Aaron Lewis has expressed frustration at the music industry in interviews after you guys were dropped. How has that changed your view on the music industry?
I wish he wouldn’t dwell on it. Aaron did what he was supposed to do. He stood by us and assembled a team around us to help us out. He could easily have shrugged it all off. The fact that he still feels bad shows how solid of a person he is. Personally, I’m done criticizing the industry as a whole. The truth is we loved being on Geffen. The people that we were working with for our record were amazing people. We made the mistake of considering the president a friend and trusting him. Business 101, rule #1 = don’t trust anyone in business. I can’t live my life that way, though. Life is too short. Maybe we got what we deserved.
When I saw your show in New York City, I was surprised at how great your songs sound acoustically. Do you normally write songs on acoustic or electric guitar?
I’m sorry to say that we never have written on an acoustic until now. I wish we had because it’s really fun and, to me, it really exposes the song for what it is. I think it makes you work harder and the end result is more real.
What is the meaning behind the new song “All I Have” that you played at the show?
I wrote the song when I saw a news report on soldiers saying goodbye to their families and friends as they were being deployed to Iraq. It really hit me because I had just returned from the most incredible two weeks in Fiji. I felt shitty and couldn’t imagine what they must be feeling. Since writing that song, I’ve had to say goodbye to many people headed to Iraq and it’s brutal. I can’t wait for them all to come home.

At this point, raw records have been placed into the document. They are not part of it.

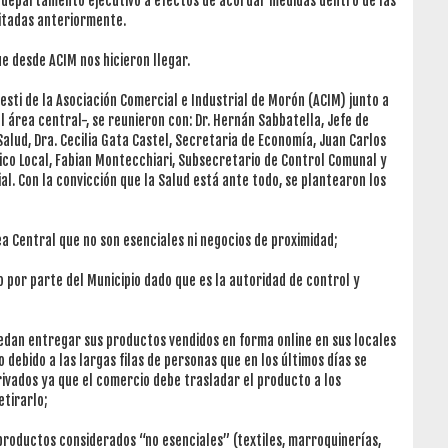
l departamento ejecutivo a efectos de acordar medidas dentro de las
itadas anteriormente.
e desde ACIM nos hicieron llegar.
resti de la Asociación Comercial e Industrial de Morón (ACIM) junto a
área central-, se reunieron con: Dr. Hernán Sabbatella, Jefe de
Salud, Dra. Cecilia Gata Castel, Secretaria de Economía, Juan Carlos
co Local, Fabian Montecchiari, Subsecretario de Control Comunal y
l. Con la convicción que la Salud está ante todo, se plantearon los
a Central que no son esenciales ni negocios de proximidad;
o por parte del Municipio dado que es la autoridad de control y
uedan entregar sus productos vendidos en forma online en sus locales
debido a las largas filas de personas que en los últimos días se
rivados ya que el comercio debe trasladar el producto a los
tirarlo;
roductos considerados “no esenciales” (textiles, marroquinerías,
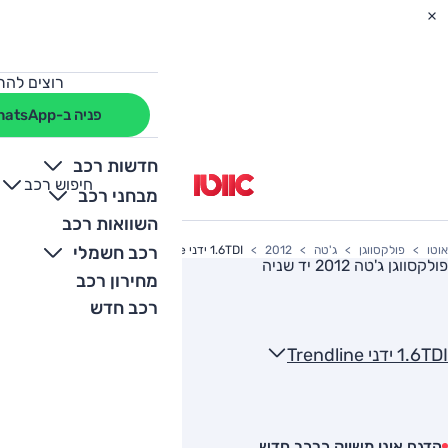
רוצים להת
פניה ב-WhatsApp
חדשות רכב
חיפוש רכב
+
-
מבחני רכב
השוואות רכב
רכב חשמלי
אוטו
פולקסווגן
ג'טה
2012
1.6TDI ידני Trendline
פולקסווגן ג'טה 2012
יד שניה
מחירון רכב
רכב חדש
1.6TDI ידני Trendline
הדגם אינו משווק כרכב חדש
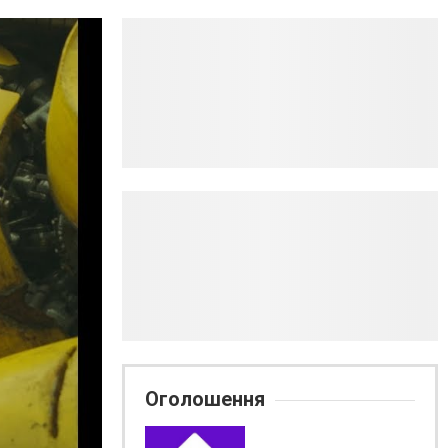
Оголошення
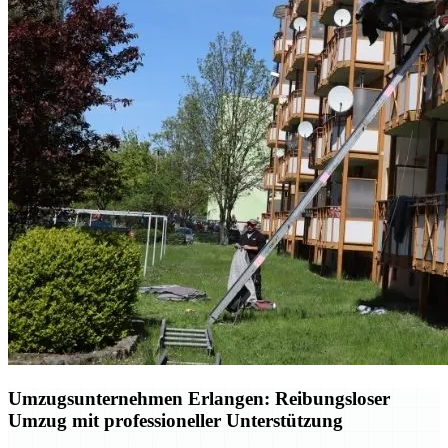
Umzugsunternehmen Erlangen: Reibungsloser
Umzug mit professioneller Unterstützung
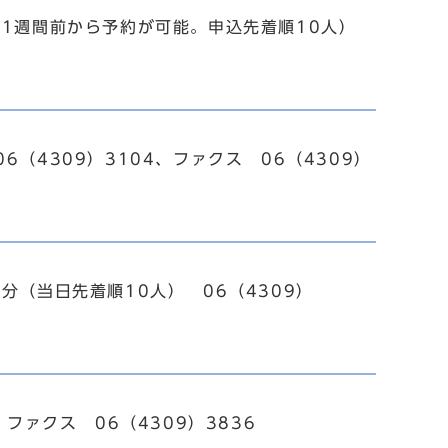
（1週間前から予約が可能。申込先着順10人）
（4309）3104、ファクス 06（4309）
分（当日先着順10人） 06（4309）
ファクス 06（4309）3836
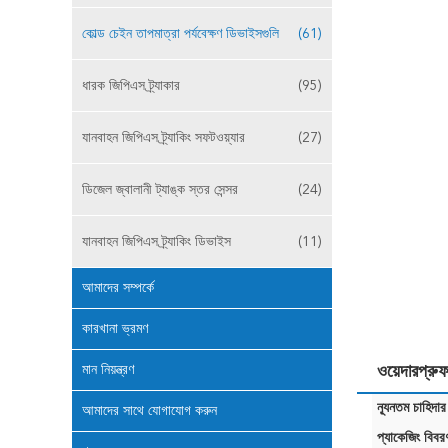
কোল্ড চেইন তাপমাত্রা পর্যবেক্ষণ ডিভাইসগুলি
(61)
ধারক জিপিএস ট্র্যাকার
(95)
যানবাহন জিপিএস ট্র্যাকিং সফটওয়্যার
(27)
ডিজেল জ্বালানী ট্যাঙ্ক স্তর সেন্সর
(24)
যানবাহন জিপিএস ট্র্যাকিং ডিভাইস
(11)
আমাদের সম্পর্কে
কারখানা ভ্রমণ
মান নিয়ন্ত্রণ
ওয়েদারপ্র
ন্যূনতম চাহিদার
আমাদের সাথে যোগাযোগ করুন
প্যাকেজিং বিবর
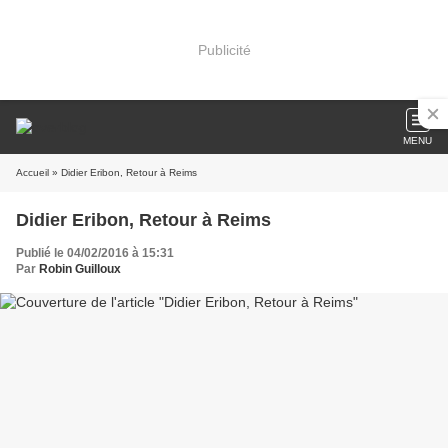
Publicité
MENU
Accueil
» Didier Eribon, Retour à Reims
Didier Eribon, Retour à Reims
Publié le 04/02/2016 à 15:31
Par
Robin Guilloux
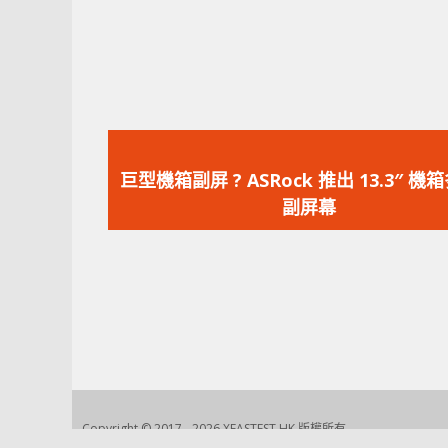
上
一
巨型機箱副屏 ? ASRock 推出 13.3″ 機
篇
副屏幕
文
章：
Copyright © 2017 - 2026 XFASTEST HK 版權所有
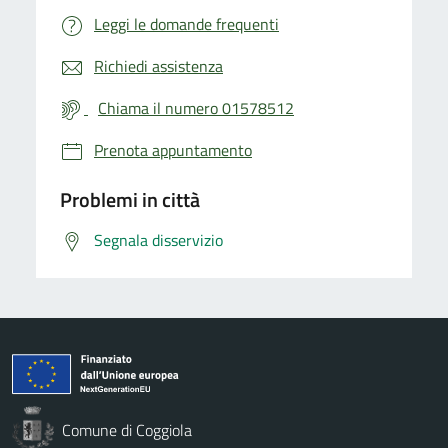
Leggi le domande frequenti
Richiedi assistenza
Chiama il numero 01578512
Prenota appuntamento
Problemi in città
Segnala disservizio
Comune di Coggiola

How do you find inspiration for your songs?
Anger has always been a staple for me. It’s a powerful emotion to draw from but I also think it’s kind of an easy one. I’ve really been trying to take my lyrics to another level on our new material. You’ll have to wait for the new records to see whether I’ve succeeded.
What is the latest news on the album that you are working on?

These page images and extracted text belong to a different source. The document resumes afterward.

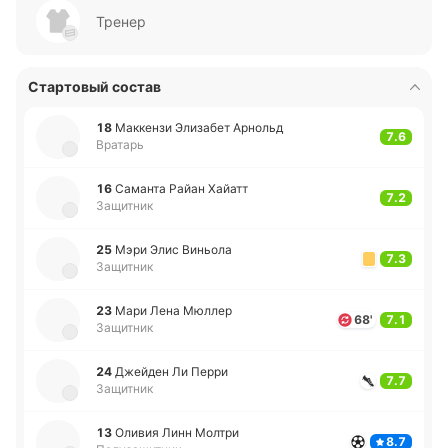
Тренер
Стартовый состав
18
Ма­кке­нзи Эли­за­бет Арнольд
7.6
Вратарь
16
Са­ма­нта Райан Хайатт
7.2
Защитник
25
Мэри Элис Ви­ньо­ла
7.3
Защитник
23
Мари Лена Мюллер
68'
7.1
Защитник
24
Джей­ден Ли Перри
7.7
Защитник
13
Оливия Линн Молтри
8.7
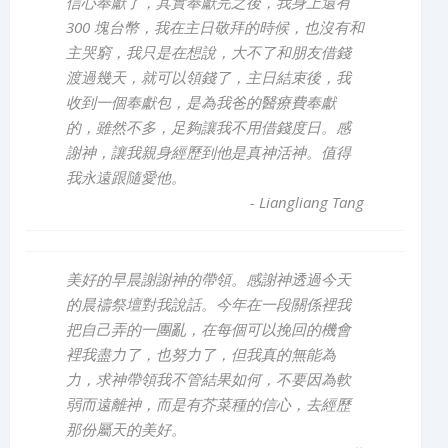
信心奉獻了，其實奉獻完之後，我身上還有
300 塊台幣，我在主日敬拜的時候，也沒有和
主哭窮，我只是在想說，大不了和朋友借錢
渡過幾天，就可以領錢了，主日結束後，我
收到一個奉獻包，是為我爸的醫療費奉獻
的，雖然不多，足夠讓我不用借錢度日。感
謝神，讓我親身經歷到他是真神活神。值得
我永遠跟隨愛他。
-
Liangliang Tang
美好的早晨謝謝神的帶領。感謝神透過今天
的晨禱祭壇對我說話。今年在一段關係裡我
把自己弄的一團亂，在每個可以挽回的機會
裡我盡力了，也努力了，但我真的無能為
力，求神帶領我不管結果如何，不要因為軟
弱而遠離神，而是有芥菜種的信心，去經歷
那份屬天的美好。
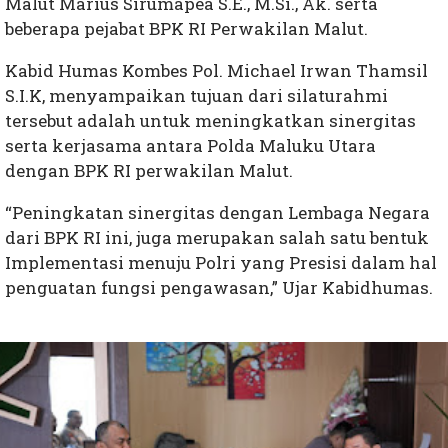
Malut Marius Sirumapea S.E., M.Si., Ak. serta
beberapa pejabat BPK RI Perwakilan Malut.
Kabid Humas Kombes Pol. Michael Irwan Thamsil
S.I.K, menyampaikan tujuan dari silaturahmi
tersebut adalah untuk meningkatkan sinergitas
serta kerjasama antara Polda Maluku Utara
dengan BPK RI perwakilan Malut.
“Peningkatan sinergitas dengan Lembaga Negara
dari BPK RI ini, juga merupakan salah satu bentuk
Implementasi menuju Polri yang Presisi dalam hal
penguatan fungsi pengawasan,” Ujar Kabidhumas.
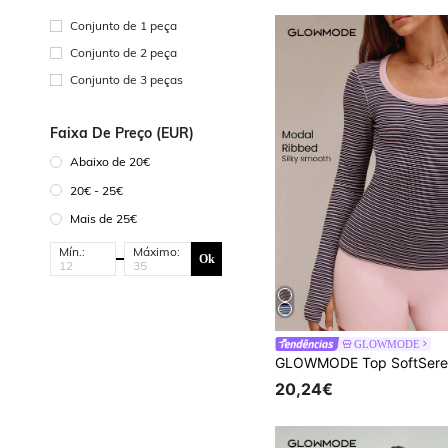
Conjunto de 1 peça
Conjunto de 2 peça
Conjunto de 3 peças
Faixa De Preço (EUR)
Abaixo de 20€
20€ - 25€
Mais de 25€
Mín.:
Máximo:
Ok
GLOWMODE
20,24€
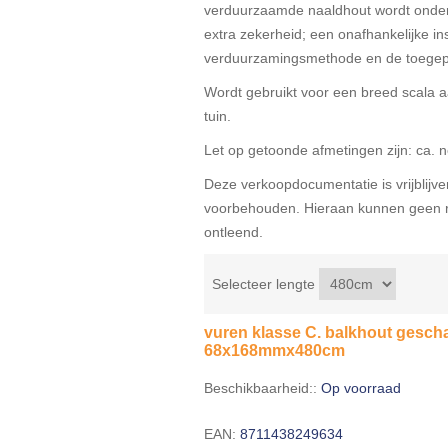
verduurzaamde naaldhout wordt onder 
extra zekerheid; een onafhankelijke ins
verduurzamingsmethode en de toegep
Wordt gebruikt voor een breed scala
tuin.
Let op getoonde afmetingen zijn: ca. 
Deze verkoopdocumentatie is vrijblijven
voorbehouden. Hieraan kunnen geen r
ontleend.
Selecteer lengte
vuren klasse C. balkhout gesc
68x168mmx480cm
Beschikbaarheid::
Op voorraad
EAN:
8711438249634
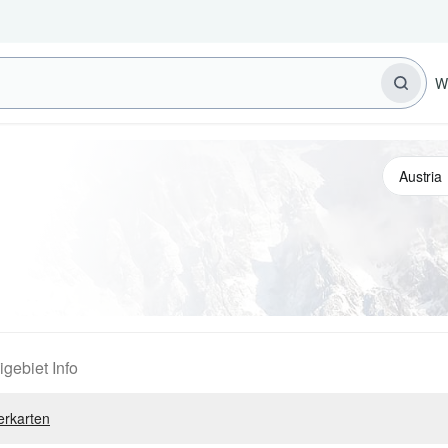
W
igebiet Info
erkarten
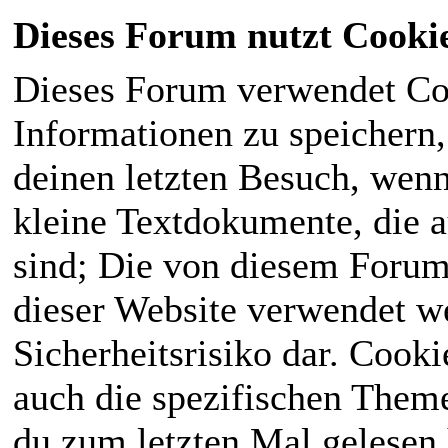
Dieses Forum nutzt Cooki
Dieses Forum verwendet Co
Informationen zu speichern, 
deinen letzten Besuch, wenn 
kleine Textdokumente, die 
sind; Die von diesem Forum
dieser Website verwendet we
Sicherheitsrisiko dar. Cook
auch die spezifischen Theme
du zum letzten Mal gelesen h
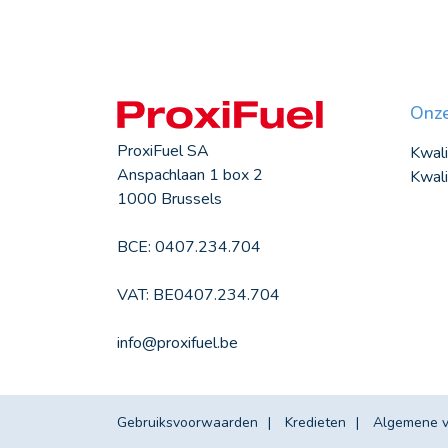
Onze
ProxiFuel SA
Kwali
Anspachlaan 1 box 2
Kwali
1000 Brussels
BCE: 0407.234.704
VAT: BE0407.234.704
info@proxifuel.be
Gebruiksvoorwaarden
Kredieten
Algemene 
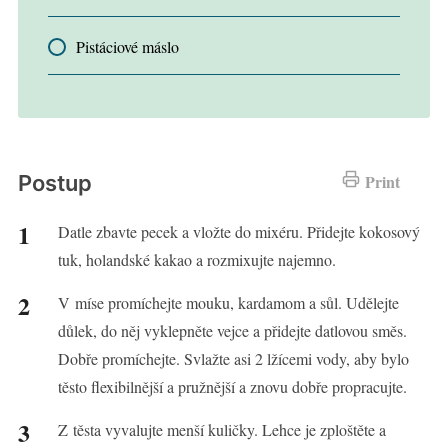
Pistáciové máslo
Postup
Print
Datle zbavte pecek a vložte do mixéru. Přidejte kokosový
tuk, holandské kakao a rozmixujte najemno.
V míse promíchejte mouku, kardamom a sůl. Udělejte
důlek, do něj vyklepněte vejce a přidejte datlovou směs.
Dobře promíchejte. Svlažte asi 2 lžícemi vody, aby bylo
těsto flexibilnější a pružnější a znovu dobře propracujte.
Z těsta vyvalujte menší kuličky. Lehce je zploštěte a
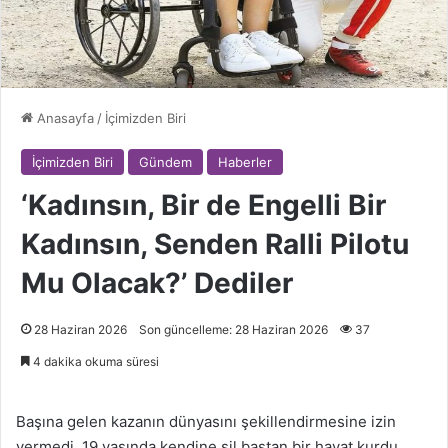
Anasayfa
/
İçimizden Biri
İçimizden Biri
Gündem
Haberler
‘Kadınsın, Bir de Engelli Bir
Kadınsın, Senden Ralli Pilotu
Mu Olacak?’ Dediler
28 Haziran 2026
Son güncelleme: 28 Haziran 2026
37
4 dakika okuma süresi
Başına gelen kazanın dünyasını şekillendirmesine izin
vermedi. 19 yaşında kendine sil baştan bir hayat kurdu.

We really want to release something but we’re the most prolific we’ve ever been so we’ve been recording like crazy. It’s hard to stop. We’ve got a couple of rock records almost ready and we’re almost done with our acoustic record, we promise.
Are we going to hear the Lo-Pro from the debut album, or something different?
You’re definitely going to hear a raw version of Lo-Pro which was always our intention. I love our first record but, holy crap, it was over-produced. We don’t nit pick as much anymore, we move on. The acoustic album will be a first as well.
Any plans for another acoustic tour?
I sure hope so! Aaron?
Are you working with a producer for your next album?
So far we’re doing it ourselves. We’ve been bouncing things off friends after a night of drinking. Aaron’s always willing to help as well. We’ve been doing this a long time, we feel like we know what we want and what we expect. No need to pay someone $100,000 to tell us.
When can we expect to see something released?
We’re lagging but we’re really hoping the get this acoustic record out first in the spring with a rock record right behind it.
I noticed that you have uploaded new songs to your MySpace page. How has the internet changed the way fans discover your music?
It’s definitely changed the way we keep in touch with our friends. You used to have to rely on some overworked, underpaid guy at the label to update your site, now we do it all ourselves.
For the release of your next album are you looking for another record deal? How are you going to release it?
I don’t see the point unless a company loves what we do and comes after us. I’m at a point in my life where if someone doesn’t like what I do musically, no worries, buy a Fall Out Boy record. They have nice pants.